══ Records shown ══

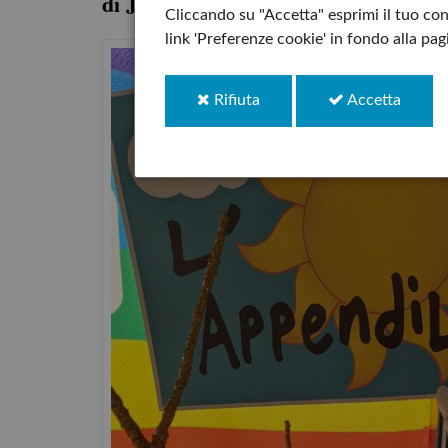
di Jory John
Cliccando su "Accetta" esprimi il tuo cons
link 'Preferenze cookie' in fondo alla pa
i
i
Rifiuta
Accetta
cookie
cookie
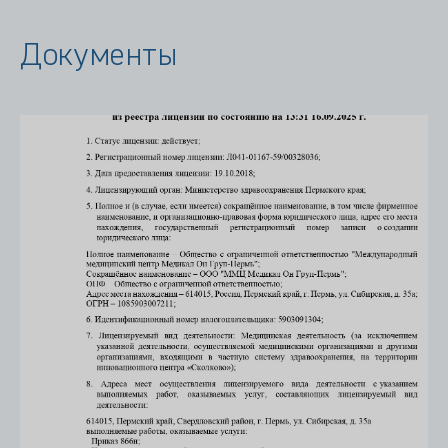
Документы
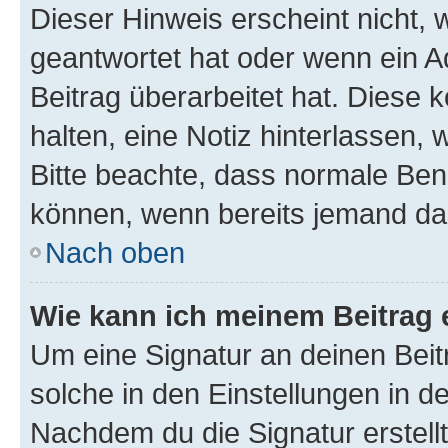
Dieser Hinweis erscheint nicht,
geantwortet hat oder wenn ein A
Beitrag überarbeitet hat. Diese k
halten, eine Notiz hinterlassen,
Bitte beachte, dass normale Benu
können, wenn bereits jemand dar
Nach oben
Wie kann ich meinem Beitrag 
Um eine Signatur an deinen Bei
solche in den Einstellungen in 
Nachdem du die Signatur erstellt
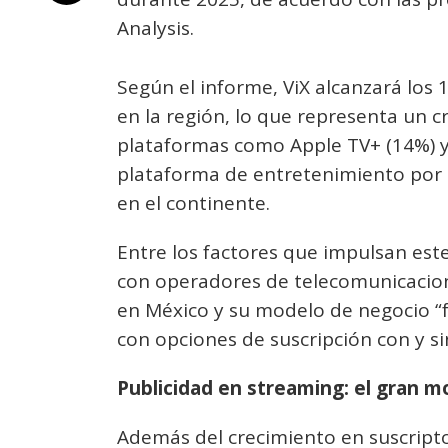
Analysis.
Según el informe, ViX alcanzará los 
en la región, lo que representa un 
plataformas como Apple TV+ (14%) y 
plataforma de entretenimiento por 
en el continente.
Entre los factores que impulsan es
con operadores de telecomunicacion
en México y su modelo de negocio “
con opciones de suscripción con y si
Publicidad en streaming: el gran m
Además del crecimiento en suscripto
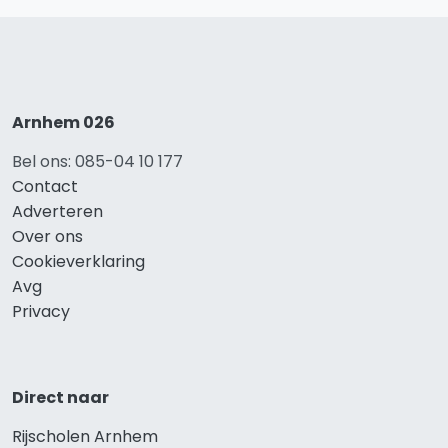
Arnhem 026
Bel ons: 085-04 10 177
Contact
Adverteren
Over ons
Cookieverklaring
Avg
Privacy
Direct naar
Rijscholen Arnhem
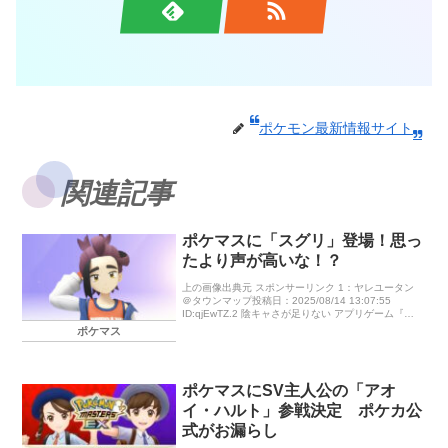
ポケモン最新情報サイト
関連記事
ポケマスに「スグリ」登場！思っ
たより声が高いな！？
上の画像出典元 スポンサーリンク 1：ヤレユータン
＠タウンマップ投稿日：2025/08/14 13:07:55
ID:qjEwTZ.2 陰キャさが足りない アプリゲーム『ポ
ケモンマスターズ EX』に8月18日（月）15時 […]
ポケマス
ポケマスにSV主人公の「アオ
イ・ハルト」参戦決定 ポケカ公
式がお漏らし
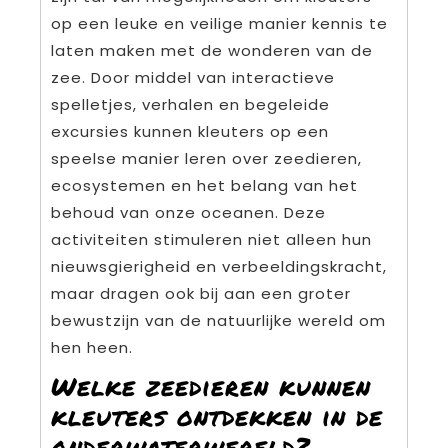
op een leuke en veilige manier kennis te
laten maken met de wonderen van de
zee. Door middel van interactieve
spelletjes, verhalen en begeleide
excursies kunnen kleuters op een
speelse manier leren over zeedieren,
ecosystemen en het belang van het
behoud van onze oceanen. Deze
activiteiten stimuleren niet alleen hun
nieuwsgierigheid en verbeeldingskracht,
maar dragen ook bij aan een groter
bewustzijn van de natuurlijke wereld om
hen heen.
Welke zeedieren kunnen
kleuters ontdekken in de
onderwaterwereld?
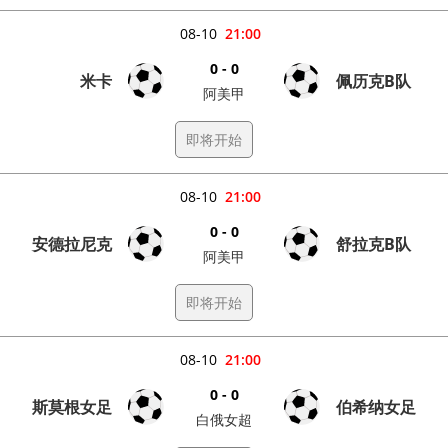
08-10
21:00
0 - 0
米卡
佩历克B队
阿美甲
即将开始
08-10
21:00
0 - 0
安德拉尼克
舒拉克B队
阿美甲
即将开始
08-10
21:00
0 - 0
斯莫根女足
伯希纳女足
白俄女超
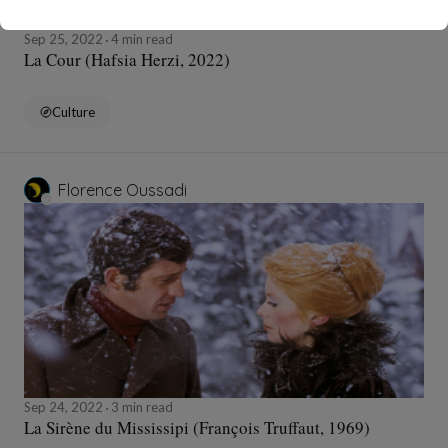
Sep 25, 2022
4 min read
La Cour (Hafsia Herzi, 2022)
Culture
Florence Oussadi
Sep 24, 2022
3 min read
La Sirène du Mississipi (François Truffaut, 1969)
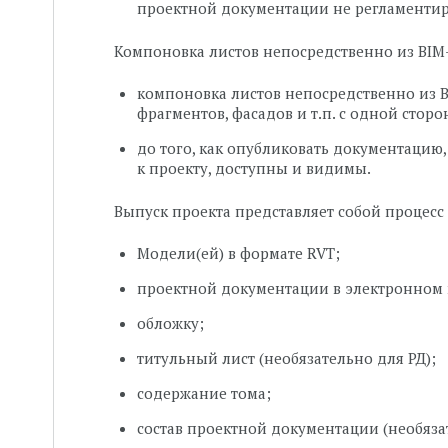
проектной документации не регламентиру
Компоновка листов непосредственно из BIM
компоновка листов непосредственно из 
фрагментов, фасадов и т.п. с одной стор
до того, как опубликовать документацию,
к проекту, доступны и видимы.
Выпуск проекта представляет собой процесс
Модели(ей) в формате RVT;
проектной документации в электронном 
обложку;
титульный лист (необязательно для РД);
содержание тома;
состав проектной документации (необязат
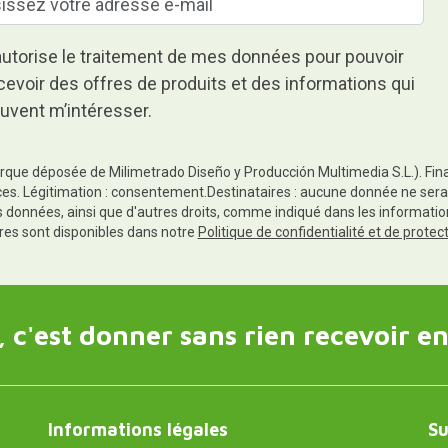
autorise le traitement de mes données pour pouvoir
cevoir des offres de produits et des informations qui
uvent m’intéresser.
rque déposée de Milimetrado Diseño y Producción Multimedia S.L.). Finali
es. Légitimation : consentement.Destinataires : aucune donnée ne sera
es données, ainsi que d'autres droits, comme indiqué dans les informa
res sont disponibles dans notre
Politique de confidentialité et de prote
 c'est donner sans rien recevoir en
Informations légales
Su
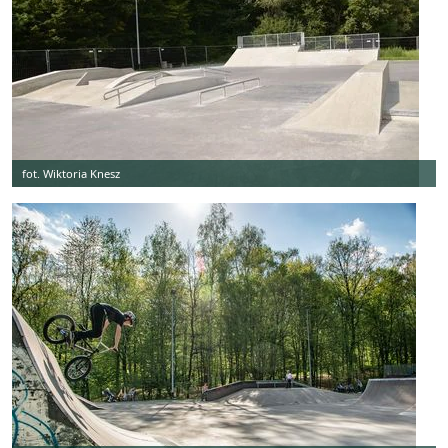
fot. Wiktoria Knesz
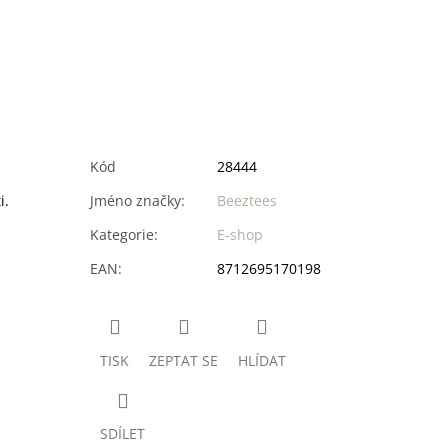
Kód
28444
i.
Jméno značky
:
Beeztees
Kategorie
:
E-shop
EAN
:
8712695170198
TISK
ZEPTAT SE
HLÍDAT
SDÍLET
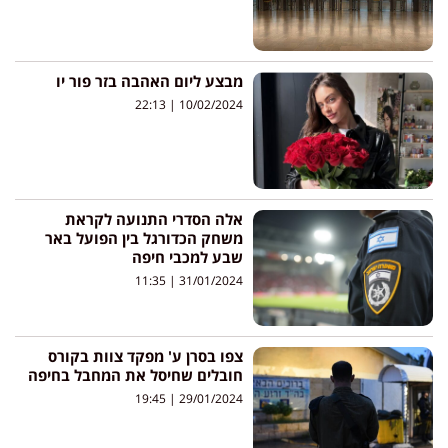
מבצע ליום האהבה בזר פור יו
22:13
10/02/2024
אלה הסדרי התנועה לקראת
משחק הכדורגל בין הפועל באר
שבע למכבי חיפה
11:35
31/01/2024
צפו בסרן ע' מפקד צוות בקורס
חובלים שחיסל את המחבל בחיפה
19:45
29/01/2024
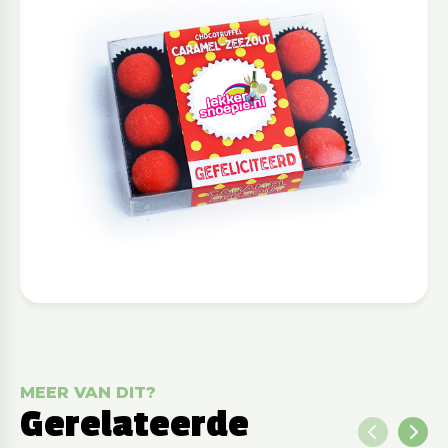
MEER VAN DIT?
Gerelateerde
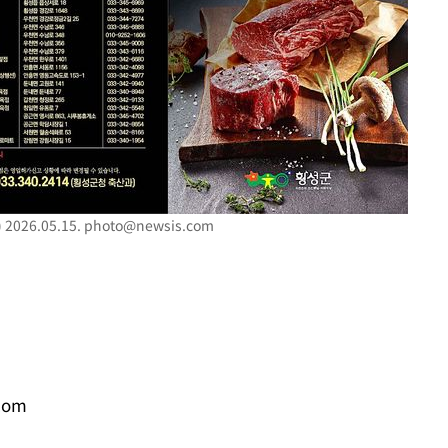
026.05.15.
photo@newsis.com
com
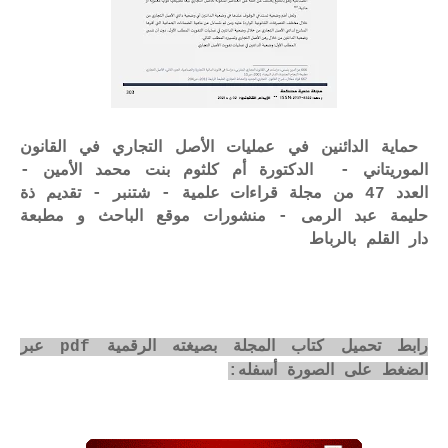
حماية الدائنين في عمليات الأصل التجاري في القانون
الموريتاني - الدكتورة أم كلثوم بنت محمد الأمين -
العدد 47 من مجلة قراءات علمية - شتنبر - تقديم ذة
حليمة عبد الرمى - منشورات موقع الباحث و مطبعة
دار القلم بالرباط
رابط تحميل كتاب المجلة بصيغته الرقمية pdf عبر
الضغط على الصورة أسفله:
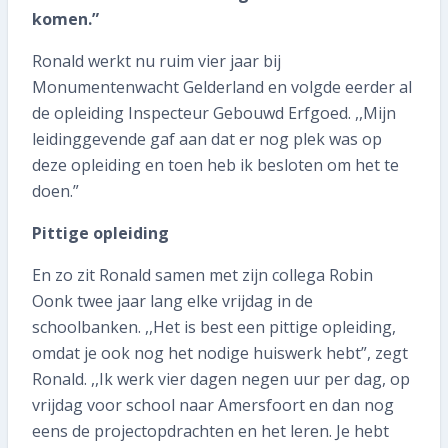
komen.”
Ronald werkt nu ruim vier jaar bij
Monumentenwacht Gelderland en volgde eerder al
de opleiding Inspecteur Gebouwd Erfgoed. ,,Mijn
leidinggevende gaf aan dat er nog plek was op
deze opleiding en toen heb ik besloten om het te
doen.”
Pittige opleiding
En zo zit Ronald samen met zijn collega Robin
Oonk twee jaar lang elke vrijdag in de
schoolbanken. ,,Het is best een pittige opleiding,
omdat je ook nog het nodige huiswerk hebt”, zegt
Ronald. ,,Ik werk vier dagen negen uur per dag, op
vrijdag voor school naar Amersfoort en dan nog
eens de projectopdrachten en het leren. Je hebt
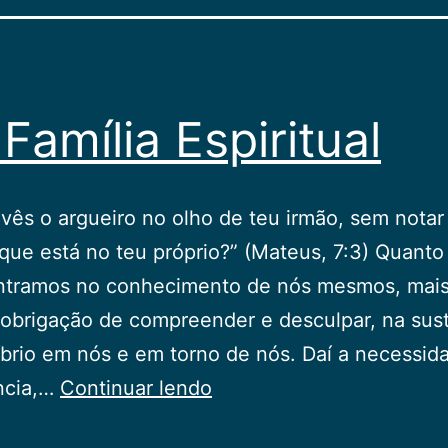
Família Espiritual
vês o argueiro no olho de teu irmão, sem notar
 que está no teu próprio?” (Mateus, 7:3) Quanto
ntramos no conhecimento de nós mesmos, mais
obrigação de compreender e desculpar, na sus
íbrio em nós e em torno de nós. Daí a necessid
Em
ncia,…
Continuar lendo
Família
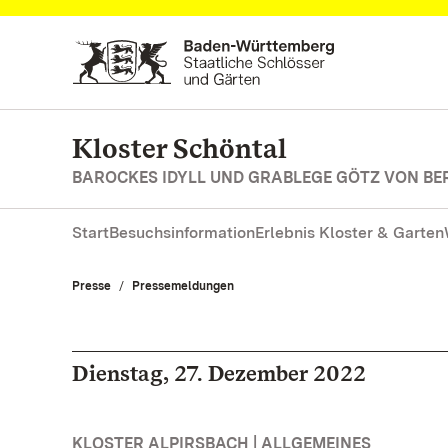
Zum Hauptinhalt springen
Kloster Schöntal
BAROCKES IDYLL UND GRABLEGE GÖTZ VON BE
Start
Besuchsinformation
Erlebnis Kloster & Garten
Presse
Pressemeldungen
Dienstag, 27. Dezember 2022
KLOSTER ALPIRSBACH | ALLGEMEINES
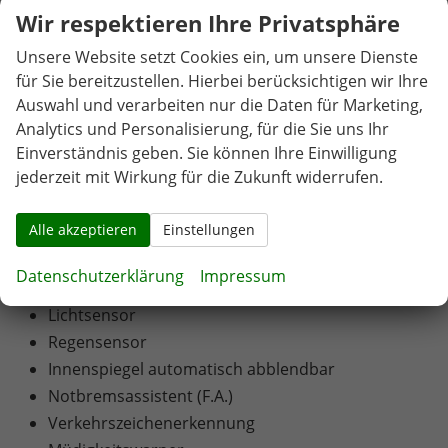
Wir respektieren Ihre Privatsphäre
Radio
DAB Receiver
Unsere Website setzt Cookies ein, um unsere Dienste
Bluetooth
für Sie bereitzustellen. Hierbei berücksichtigen wir Ihre
USB Anschluss
Auswahl und verarbeiten nur die Daten für Marketing,
Analytics und Personalisierung, für die Sie uns Ihr
Apple Car Play
Einverständnis geben. Sie können Ihre Einwilligung
Touchscreen
jederzeit mit Wirkung für die Zukunft widerrufen.
SICHERHEIT:
Alle akzeptieren
Einstellungen
ABS
ESP
Datenschutzerklärung
Impressum
Servolenkung
Lichtsensor
Regensensor
Innenspiegel automatisch abblendbar
Notbremsassistent (F.A.)
Verkehrszeichenerkennung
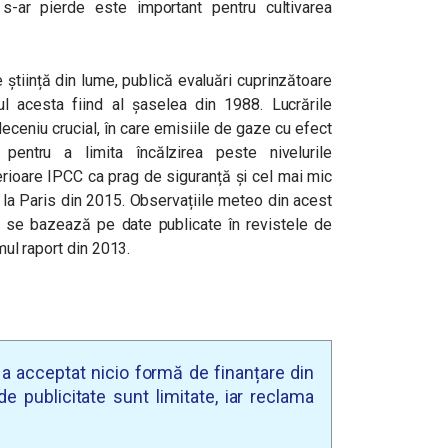
s-ar pierde este important pentru cultivarea
 știință din lume, publică evaluări cuprinzătoare
ul acesta fiind al șaselea din 1988. Lucrările
deceniu crucial, în care emisiile de gaze cu efect
entru a limita încălzirea peste nivelurile
terioare IPCC ca prag de siguranță și cel mai mic
 la Paris din 2015. Observațiile meteo din acest
re se bazează pe date publicate în revistele de
imul raport din 2013.
u a acceptat nicio formă de finanțare din
e publicitate sunt limitate, iar reclama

═══

The records above must all be output exactly. Omit the images.

Final answer |
di Jory John
Cliccando su "Accetta" esprimi il tuo cons
link 'Preferenze cookie' in fondo alla pa
i
i
Rifiuta
Accetta
cookie
cookie
Документы
Dieser Hinweis erscheint nicht,
geantwortet hat oder wenn ein A
Beitrag überarbeitet hat. Diese k
halten, eine Notiz hinterlassen,
Bitte beachte, dass normale Benu
können, wenn bereits jemand dar
Nach oben
Wie kann ich meinem Beitrag 
Um eine Signatur an deinen Bei
solche in den Einstellungen in 
Nachdem du die Signatur erstellt
Analysis.
Según el informe, ViX alcanzará los 
en la región, lo que representa un 
plataformas como Apple TV+ (14%) y 
plataforma de entretenimiento por 
en el continente.
Entre los factores que impulsan es
con operadores de telecomunicacion
en México y su modelo de negocio “
con opciones de suscripción con y si
Publicidad en streaming: el gran m
Además del crecimiento en suscripto
Arnhem 026
Bel ons: 085-04 10 177
Contact
Adverteren
Over ons
Cookieverklaring
Avg
Privacy
Direct naar
Rijscholen Arnhem
ポケモン最新情報サイト
関連記事
ポケマスに「スグリ」登場！思っ
たより声が高いな！？
上の画像出典元 スポンサーリンク 1：ヤレユータン
＠タウンマップ投稿日：2025/08/14 13:07:55
ID:qjEwTZ.2 陰キャさが足りない アプリゲーム『ポ
ケモンマスターズ EX』に8月18日（月）15時 […]
ポケマス
ポケマスにSV主人公の「アオ
イ・ハルト」参戦決定 ポケカ公
式がお漏らし
op een leuke en veilige manier kennis te
laten maken met de wonderen van de
zee. Door middel van interactieve
spelletjes, verhalen en begeleide
excursies kunnen kleuters op een
speelse manier leren over zeedieren,
ecosystemen en het belang van het
behoud van onze oceanen. Deze
activiteiten stimuleren niet alleen hun
nieuwsgierigheid en verbeeldingskracht,
maar dragen ook bij aan een groter
bewustzijn van de natuurlijke wereld om
hen heen.
Welke zeedieren kunnen
kleuters ontdekken in de
onderwaterwereld?
08-10
21:00
0 - 0
米卡
佩历克B队
阿美甲
即将开始
08-10
21:00
0 - 0
安德拉尼克
舒拉克B队
阿美甲
即将开始
08-10
21:00
0 - 0
斯莫根女足
伯希纳女足
白俄女超
Sep 25, 2022
4 min read
La Cour (Hafsia Herzi, 2022)
Culture
Florence Oussadi
Sep 24, 2022
3 min read
La Sirène du Mississipi (François Truffaut, 1969)
проектной документации не регламентиру
Компоновка листов непосредственно из BIM
компоновка листов непосредственно из 
фрагментов, фасадов и т.п. с одной стор
до того, как опубликовать документацию,
к проекту, доступны и видимы.
Выпуск проекта представляет собой процесс
Модели(ей) в формате RVT;
проектной документации в электронном 
обложку;
титульный лист (необязательно для РД);
содержание тома;
состав проектной документации (необязат
autorise le traitement de mes données pour pouvoir
cevoir des offres de produits et des informations qui
uvent m’intéresser.
rque déposée de Milimetrado Diseño y Producción Multimedia S.L.). Finali
es. Légitimation : consentement.Destinataires : aucune donnée ne sera
es données, ainsi que d'autres droits, comme indiqué dans les informa
res sont disponibles dans notre
Politique de confidentialité et de prote
 c'est donner sans rien recevoir en
Informations légales
Su
fot. Wiktoria Knesz
Kód
28444
i.
Jméno značky
:
Beeztees
Kategorie
:
E-shop
EAN
:
8712695170198
TISK
ZEPTAT SE
HLÍDAT
SDÍLET
מבצע ליום האהבה בזר פור יו
22:13
10/02/2024
אלה הסדרי התנועה לקראת
משחק הכדורגל בין הפועל באר
שבע למכבי חיפה
11:35
31/01/2024
צפו בסרן ע' מפקד צוות בקורס
חובלים שחיסל את המחבל בחיפה
19:45
29/01/2024
MEER VAN DIT?
Gerelateerde
026.05.15.
photo@newsis.com
com
حماية الدائنين في عمليات الأصل التجاري في القانون
الموريتاني - الدكتورة أم كلثوم بنت محمد الأمين -
العدد 47 من مجلة قراءات علمية - شتنبر - تقديم ذة
حليمة عبد الرمى - منشورات موقع الباحث و مطبعة
دار القلم بالرباط
رابط تحميل كتاب المجلة بصيغته الرقمية pdf عبر
الضغط على الصورة أسفله:
komen.”
Ronald werkt nu ruim vier jaar bij
Monumentenwacht Gelderland en volgde eerder al
de opleiding Inspecteur Gebouwd Erfgoed. ,,Mijn
leidinggevende gaf aan dat er nog plek was op
deze opleiding en toen heb ik besloten om het te
doen.”
Pittige opleiding
En zo zit Ronald samen met zijn collega Robin
Oonk twee jaar lang elke vrijdag in de
schoolbanken. ,,Het is best een pittige opleiding,
omdat je ook nog het nodige huiswerk hebt”, zegt
Ronald. ,,Ik werk vier dagen negen uur per dag, op
vrijdag voor school naar Amersfoort en dan nog
eens de projectopdrachten en het leren. Je hebt
Família Espiritual
vês o argueiro no olho de teu irmão, sem notar
 que está no teu próprio?” (Mateus, 7:3) Quanto
ntramos no conhecimento de nós mesmos, mais
obrigação de compreender e desculpar, na sus
íbrio em nós e em torno de nós. Daí a necessid
Em
ncia,…
Continuar lendo
Família
Zum Hauptinhalt springen
Kloster Schöntal
BAROCKES IDYLL UND GRABLEGE GÖTZ VON BE
Start
Besuchsinformation
Erlebnis Kloster & Garten
Presse
Pressemeldungen
Dienstag, 27. Dezember 2022
KLOSTER ALPIRSBACH | ALLGEMEINES
Wir respektieren Ihre Privatsphäre
Radio
DAB Receiver
Unsere Website setzt Cookies ein, um unsere Dienste
Bluetooth
für Sie bereitzustellen. Hierbei berücksichtigen wir Ihre
USB Anschluss
Auswahl und verarbeiten nur die Daten für Marketing,
Analytics und Personalisierung, für die Sie uns Ihr
Apple Car Play
Einverständnis geben. Sie können Ihre Einwilligung
Touchscreen
jederzeit mit Wirkung für die Zukunft widerrufen.
SICHERHEIT:
Alle akzeptieren
Einstellungen
ABS
ESP
Datenschutzerklärung
Impressum
Servolenkung
Lichtsensor
Regensensor
Innenspiegel automatisch abblendbar
Notbremsassistent (F.A.)
Verkehrszeichenerkennung
s-ar pierde este important pentru cultivarea
 știință din lume, publică evaluări cuprinzătoare
ul acesta fiind al șaselea din 1988. Lucrările
deceniu crucial, în care emisiile de gaze cu efect
entru a limita încălzirea peste nivelurile
terioare IPCC ca prag de siguranță și cel mai mic
 la Paris din 2015. Observațiile meteo din acest
re se bazează pe date publicate în revistele de
imul raport din 2013.
u a acceptat nicio formă de finanțare din
e publicitate sunt limitate, iar reclama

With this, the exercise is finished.